# Buzzing gas valve?



## Go_Cyclones (Oct 23, 2021)

Hi,

The past two years, early in the heating season, I am getting a loud buzzing noise from my boiler, which seems like it is coming from the electronically controlled natural gas valve. The unit is a Slant Fin 90,000 BTU hot water boiler.
From what I have found online, the buzzing could be caused by too high gas pressure from the supply line. 

Has anyone else seen this?
If that is the case, is it common to use a pressure regulator?

The problem has fixed itself the last two years, after it gets consistently cold outside.
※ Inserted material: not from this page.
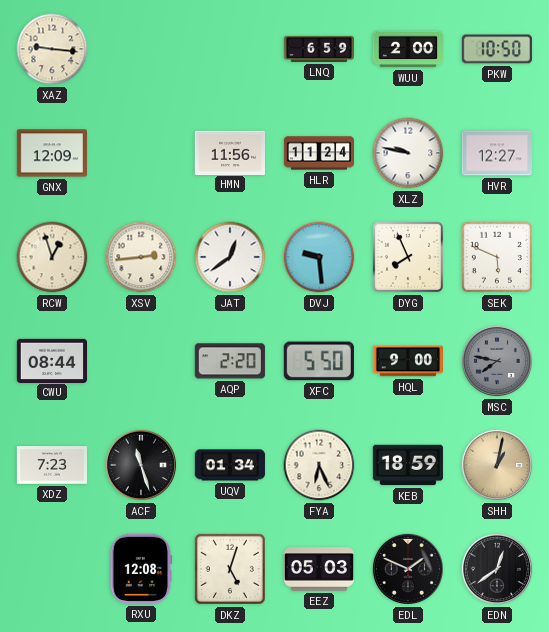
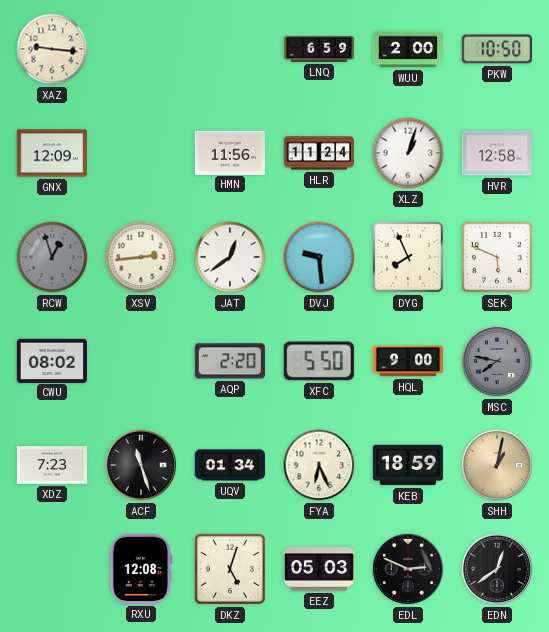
XLZ: 9:47 -> 1:03
HVR: 12:27 -> 12:58
RCW dial: cream -> grey
CWU: 08:44 -> 08:02
EDL: 1:49 -> 2:49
My theory is that with high enough demand, the gas supply pressure is lowered to the point where it is not a problem for the valve.
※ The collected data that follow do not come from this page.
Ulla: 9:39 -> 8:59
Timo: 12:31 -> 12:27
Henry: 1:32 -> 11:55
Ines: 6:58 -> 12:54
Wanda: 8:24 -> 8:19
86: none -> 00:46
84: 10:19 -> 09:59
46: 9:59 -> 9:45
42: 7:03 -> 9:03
Any insight on this situation would be appreciated.


----------



## DogGod (Jul 7, 2021)




----------



## OpenSights (Mar 23, 2015)

Go_Cyclones said:


> Hi,
> 
> The past two years, early in the heating season, I am getting a loud buzzing noise from my boiler, which seems like it is coming from the electronically controlled natural gas valve. The unit is a Slant Fin 90,000 BTU hot water boiler.
> From what I have found online, the buzzing could be caused by too high gas pressure from the supply line.
> ...


If you’re a professional plumber/HVAC you should know.


----------



## Go_Cyclones (Oct 23, 2021)

Alright thanks anyways boys


----------



## Go_Cyclones (Oct 23, 2021)

Wrong thread


----------



## dhal22 (Jul 30, 2010)

Go_Cyclones said:


> Wrong thread


Wrong website. We don't work for free.


----------



## Logtec (Jun 3, 2018)




----------